**EXERCISE**.
Write the entries out again exactly; any picture among them gets left out.

**EXTRACTED RECORDS**.
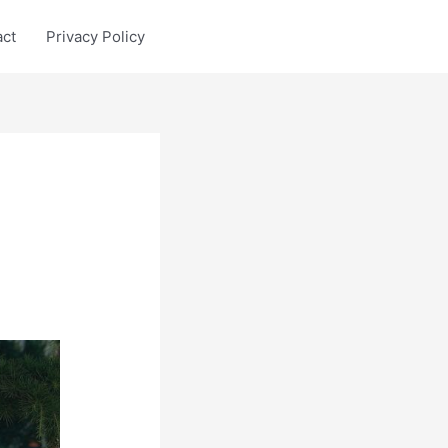
act
Privacy Policy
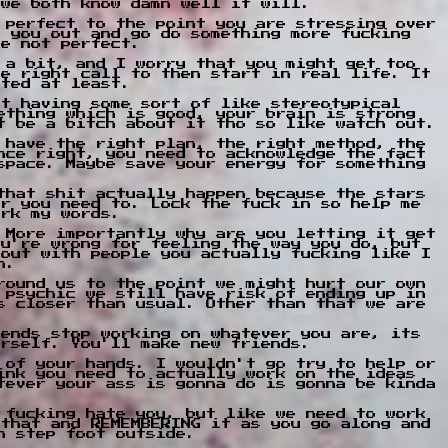
 we both know damn well it will.
 perfect to the point you are stressing over
g you out and go do something more fucking
re not perfect.
 a bit, and I worry that you might get too
he right call to then start in real life. It
nted at least.
st having some sort of like stereotypical
ething which is good, your brain is strong
t be a bitch about it tho so like watch out.
 have the right plan, the right method, the
nce right, you need to acknowledge the fact
space. Maybe save your energy for something
that shit actually happen because the stars
er you need to. Lock the fuck in so help me
ark my words.
 More importantly why are you letting it get
ou're wrong for feeling the way you do, but
 out with people you actually fucking like I
n.
round us to the point we might hurt our own
 psychic we still have risk of ending up in
s closer than usual. Other than that we are
iends stop working on whatever you are, its
urself. You'll make new friends.
 of your hands. I wouldn't go try to help or
ink you need to actually work on the ideas
tever your ass is gonna do is gonna be kinda
 fucking hate you, but like we need to work
 that and REMEMBERING it as you go along and
n step foot outside.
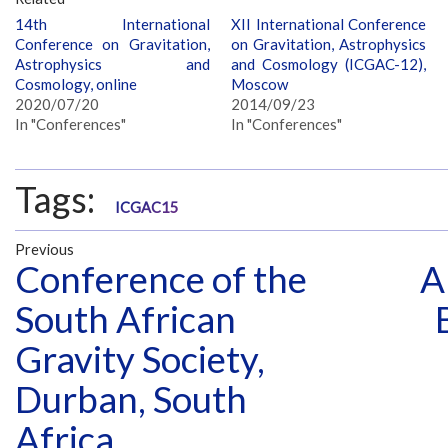
14th International
XII International Conference
Conference on Gravitation,
on Gravitation, Astrophysics
Astrophysics and
and Cosmology (ICGAC-12),
Cosmology, online
Moscow
2020/07/20
2014/09/23
In "Conferences"
In "Conferences"
Tags:
ICGAC15
Previous
Conference of the
A
South African
Gravity Society,
Durban, South
Africa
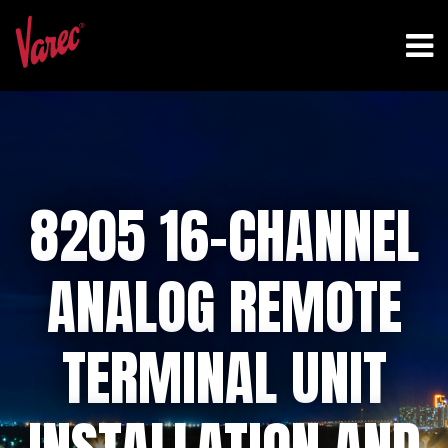
8205 16-CHANNEL
ANALOG REMOTE
TERMINAL UNIT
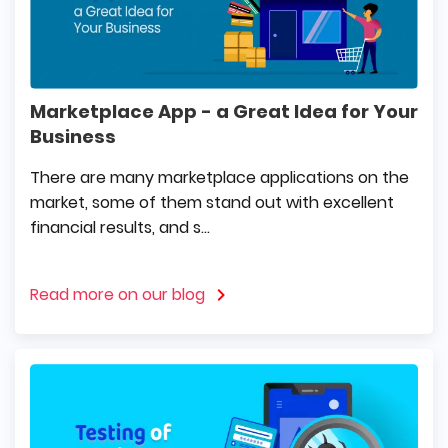
Marketplace App - a Great Idea for Your
Business
There are many marketplace applications on the
market, some of them stand out with excellent
financial results, and s...
Read more on our blog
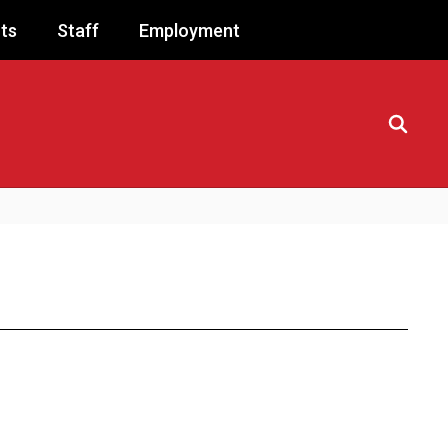
ts
Staff
Employment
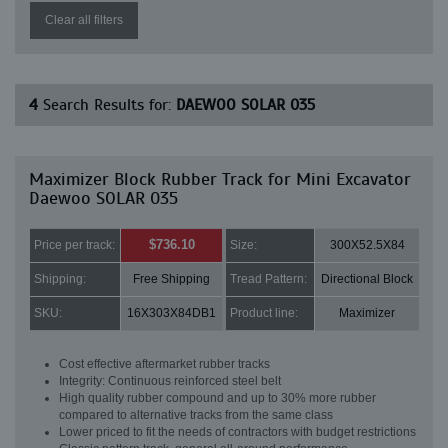
Clear all filters
4
Search Results for:
DAEWOO SOLAR 035
Maximizer Block Rubber Track for Mini Excavator
Daewoo SOLAR 035
$736.10
Price per track:
Size:
300X52.5X84
Shipping:
Free Shipping
Tread Pattern:
Directional Block
SKU:
16X303X84DB1
Product line:
Maximizer
Cost effective aftermarket rubber tracks
Integrity: Continuous reinforced steel belt
High quality rubber compound and up to 30% more rubber
compared to alternative tracks from the same class
Lower priced to fit the needs of contractors with budget restrictions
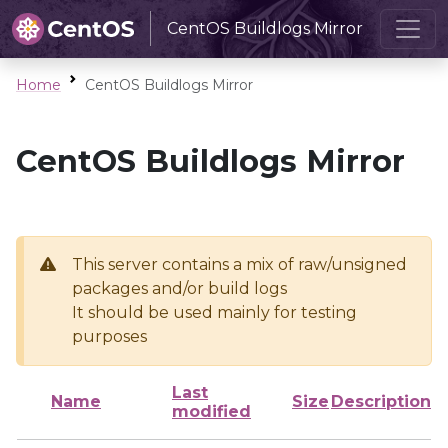
CentOS Buildlogs Mirror
Home
CentOS Buildlogs Mirror
CentOS Buildlogs Mirror
This server contains a mix of raw/unsigned
packages and/or build logs
It should be used mainly for testing
purposes
Last
Name
Size
Description
modified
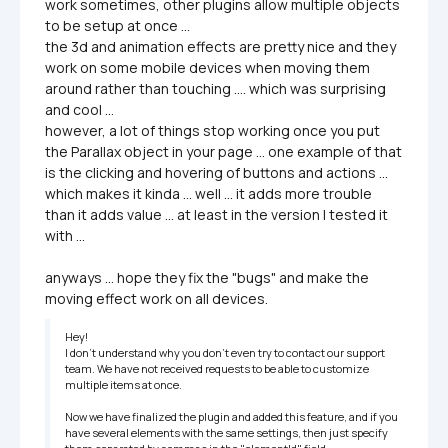
work sometimes, other plugins allow multiple objects 
to be setup at once ...

the 3d and animation effects are pretty nice and they 
work on some mobile devices when moving them 
around rather than touching .... which was surprising 
and cool ...

however, a lot of things stop working once you put 
the Parallax object in your page ... one example of that 
is the clicking and hovering of buttons and actions ... 
which makes it kinda ... well ... it adds more trouble 
than it adds value ... at least in the version I tested it 
with ... 

anyways ... hope they fix the "bugs" and make the 
moving effect work on all devices.
Hey!

I don’t understand why you don’t even try to contact our support 
team. We have not received requests to be able to customize 
multiple items at once.

Now we have finalized the plugin and added this feature, and if you 
have several elements with the same settings, then just specify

**REPLY TO THE TASK**.
act
Privacy Policy
 we both know damn well it will.
 perfect to the point you are stressing over
g you out and go do something more fucking
re not perfect.
 a bit, and I worry that you might get too
he right call to then start in real life. It
nted at least.
st having some sort of like stereotypical
ething which is good, your brain is strong
t be a bitch about it tho so like watch out.
 have the right plan, the right method, the
nce right, you need to acknowledge the fact
space. Maybe save your energy for something
that shit actually happen because the stars
er you need to. Lock the fuck in so help me
ark my words.
 More importantly why are you letting it get
ou're wrong for feeling the way you do, but
 out with people you actually fucking like I
n.
round us to the point we might hurt our own
 psychic we still have risk of ending up in
s closer than usual. Other than that we are
iends stop working on whatever you are, its
urself. You'll make new friends.
 of your hands. I wouldn't go try to help or
ink you need to actually work on the ideas
tever your ass is gonna do is gonna be kinda
 fucking hate you, but like we need to work
 that and REMEMBERING it as you go along and
n step foot outside.
14th International
XII International Conference
Conference on Gravitation,
on Gravitation, Astrophysics
Astrophysics and
and Cosmology (ICGAC-12),
Cosmology, online
Moscow
2020/07/20
2014/09/23
In "Conferences"
In "Conferences"
Tags:
ICGAC15
Previous
Conference of the
A
South African
Gravity Society,
Durban, South
Africa
8205 16-CHANNEL
ANALOG REMOTE
TERMINAL UNIT
Marketplace App - a Great Idea for Your
Business
There are many marketplace applications on the
market, some of them stand out with excellent
financial results, and s...
Read more on our blog
ts
Staff
Employment
Clear all filters
4
Search Results for:
DAEWOO SOLAR 035
Maximizer Block Rubber Track for Mini Excavator
Daewoo SOLAR 035
$736.10
Price per track:
Size:
300X52.5X84
Shipping:
Free Shipping
Tread Pattern:
Directional Block
SKU:
16X303X84DB1
Product line:
Maximizer
Cost effective aftermarket rubber tracks
Integrity: Continuous reinforced steel belt
High quality rubber compound and up to 30% more rubber
compared to alternative tracks from the same class
Lower priced to fit the needs of contractors with budget restrictions
CentOS Buildlogs Mirror
Home
CentOS Buildlogs Mirror
CentOS Buildlogs Mirror
This server contains a mix of raw/unsigned
packages and/or build logs
It should be used mainly for testing
purposes
Last
Name
Size
Description
modified
work sometimes, other plugins allow multiple objects 
to be setup at once ...

the 3d and animation effects are pretty nice and they 
work on some mobile devices when moving them 
around rather than touching .... which was surprising 
and cool ...

however, a lot of things stop working once you put 
the Parallax object in your page ... one example of that 
is the clicking and hovering of buttons and actions ... 
which makes it kinda ... well ... it adds more trouble 
than it adds value ... at least in the version I tested it 
with ... 

anyways ... hope they fix the "bugs" and make the 
moving effect work on all devices.
Hey!

I don’t understand why you don’t even try to contact our support 
team. We have not received requests to be able to customize 
multiple items at once.

Now we have finalized the plugin and added this feature, and if you 
have several elements with the same settings, then just specify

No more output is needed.